[11/11/2009] News toscana

Riorientare lo sviluppo fermando il consumo di suolo

La settimana scorsa su queste pagine Renato Cecchi riproponeva la necessità di riorientare lo sviluppo. Asserzione condivisa, a cui occorre dare sostanza però: sostanzialmente una domanda in cerca di risposte.

Se la Toscana può essere considerata una terra virtuosa, sia per le caratteristiche degli interventi pubblici, sia per quelle degli interventi privati, è pur sempre vero che il recupero, la ristrutturazione urbanistica dell'esistente, non prevalgono ancora su interventi di nuova edificazione, quindi di nuova occupazione di suolo.

La normativa non è stata ancora conformata a tal fine, non ci sono forti incentivi al recupero sia in termini di incrementi volumetrici, sia in termini di riduzione di oneri di urbanizzazione. Qualcosa è stato meritoriamente fatto solo per la bioarchittetura con la legge 1/05 (riduzione oneri possibilità incremento 10% della superficie utile).

La legislazione in materia di determinazione delle indennità di esproprio non è assolutamente favorevole essendo bloccata al valore di mercato del bene senza mediazione alcuna. Non ci sono finanziamenti specifici e speciali per il recupero del patrimonio edilizio ed urbanistico esistente.

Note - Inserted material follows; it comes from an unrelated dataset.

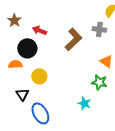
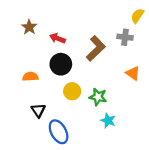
black circle: (27, 48) -> (61, 64), moved
yellow circle: (39, 76) -> (72, 91), moved
green star: (99, 82) -> (98, 97), moved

Nel contesto di una cirsi economica di sistema, non c'è nessuno che ricerca e promuove nuovi strumenti di regolazione e d'intervento pubblico funzionali ad una effttiva riqualificazione delle città esistenti, non si vede all'orizzonte un proposta politica progressista, sembra che la capacità della cultura progressista (universitaria? Di associazioni come l'Inu?),  si sia esaurita.

Non sembra neppure sussistere in materia adeguata la ricerca, non già progettuale, urbanistica o edilizia, ma economica, per la definizione delle soglie funzionali a rendere redditizio un intervento di demolizione e ricostruzione rispetto alla nuova costruzione.

A livello istituzionale ci si interroga invece ancora, sulla forma del regolamento urbanistico, come proposto da un prossimo seminario di studi organizzato dall'Anci.
Allora, se Cecchi ha ragione come possiamo effettivamente sperare di riorientare lo sviluppo fermando il consumo di territorio?